(TASK DIRECTIONS):
What you return should be every record, retyped without a single change.

(THE DATA):
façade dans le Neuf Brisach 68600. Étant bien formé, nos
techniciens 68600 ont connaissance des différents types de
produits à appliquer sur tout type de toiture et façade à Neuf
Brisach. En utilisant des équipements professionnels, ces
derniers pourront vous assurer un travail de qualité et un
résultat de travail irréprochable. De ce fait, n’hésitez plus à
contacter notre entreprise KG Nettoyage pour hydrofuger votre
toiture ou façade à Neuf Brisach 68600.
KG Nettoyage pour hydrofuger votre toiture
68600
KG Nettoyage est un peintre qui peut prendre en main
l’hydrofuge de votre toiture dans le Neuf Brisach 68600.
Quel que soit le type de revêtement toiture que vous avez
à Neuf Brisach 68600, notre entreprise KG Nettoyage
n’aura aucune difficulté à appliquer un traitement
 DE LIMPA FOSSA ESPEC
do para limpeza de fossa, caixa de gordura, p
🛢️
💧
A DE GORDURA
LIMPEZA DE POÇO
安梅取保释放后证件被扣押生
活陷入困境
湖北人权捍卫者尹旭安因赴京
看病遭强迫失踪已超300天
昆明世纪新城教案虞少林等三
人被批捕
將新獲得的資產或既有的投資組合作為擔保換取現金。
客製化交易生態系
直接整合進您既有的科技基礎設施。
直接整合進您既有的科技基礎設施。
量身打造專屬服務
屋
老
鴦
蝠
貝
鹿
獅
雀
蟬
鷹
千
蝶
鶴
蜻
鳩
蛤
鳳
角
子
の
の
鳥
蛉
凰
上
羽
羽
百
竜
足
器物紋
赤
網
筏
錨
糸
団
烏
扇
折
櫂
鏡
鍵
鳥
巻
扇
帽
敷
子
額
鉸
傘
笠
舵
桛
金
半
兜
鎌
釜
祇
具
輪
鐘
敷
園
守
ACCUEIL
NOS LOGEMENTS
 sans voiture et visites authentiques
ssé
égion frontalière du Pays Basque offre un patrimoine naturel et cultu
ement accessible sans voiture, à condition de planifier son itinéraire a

(OUTPUT FOR THIS EXERCISE):
façade dans le Neuf Brisach 68600. Étant bien formé, nos
techniciens 68600 ont connaissance des différents types de
produits à appliquer sur tout type de toiture et façade à Neuf
Brisach. En utilisant des équipements professionnels, ces
derniers pourront vous assurer un travail de qualité et un
résultat de travail irréprochable. De ce fait, n’hésitez plus à
contacter notre entreprise KG Nettoyage pour hydrofuger votre
toiture ou façade à Neuf Brisach 68600.
KG Nettoyage pour hydrofuger votre toiture
68600
KG Nettoyage est un peintre qui peut prendre en main
l’hydrofuge de votre toiture dans le Neuf Brisach 68600.
Quel que soit le type de revêtement toiture que vous avez
à Neuf Brisach 68600, notre entreprise KG Nettoyage
n’aura aucune difficulté à appliquer un traitement
 DE LIMPA FOSSA ESPEC
do para limpeza de fossa, caixa de gordura, p
🛢️
💧
A DE GORDURA
LIMPEZA DE POÇO
安梅取保释放后证件被扣押生
活陷入困境
湖北人权捍卫者尹旭安因赴京
看病遭强迫失踪已超300天
昆明世纪新城教案虞少林等三
人被批捕
將新獲得的資產或既有的投資組合作為擔保換取現金。
客製化交易生態系
直接整合進您既有的科技基礎設施。
直接整合進您既有的科技基礎設施。
量身打造專屬服務
屋
老
鴦
蝠
貝
鹿
獅
雀
蟬
鷹
千
蝶
鶴
蜻
鳩
蛤
鳳
角
子
の
の
鳥
蛉
凰
上
羽
羽
百
竜
足
器物紋
赤
網
筏
錨
糸
団
烏
扇
折
櫂
鏡
鍵
鳥
巻
扇
帽
敷
子
額
鉸
傘
笠
舵
桛
金
半
兜
鎌
釜
祇
具
輪
鐘
敷
園
守
ACCUEIL
NOS LOGEMENTS
 sans voiture et visites authentiques
ssé
égion frontalière du Pays Basque offre un patrimoine naturel et cultu
ement accessible sans voiture, à condition de planifier son itinéraire a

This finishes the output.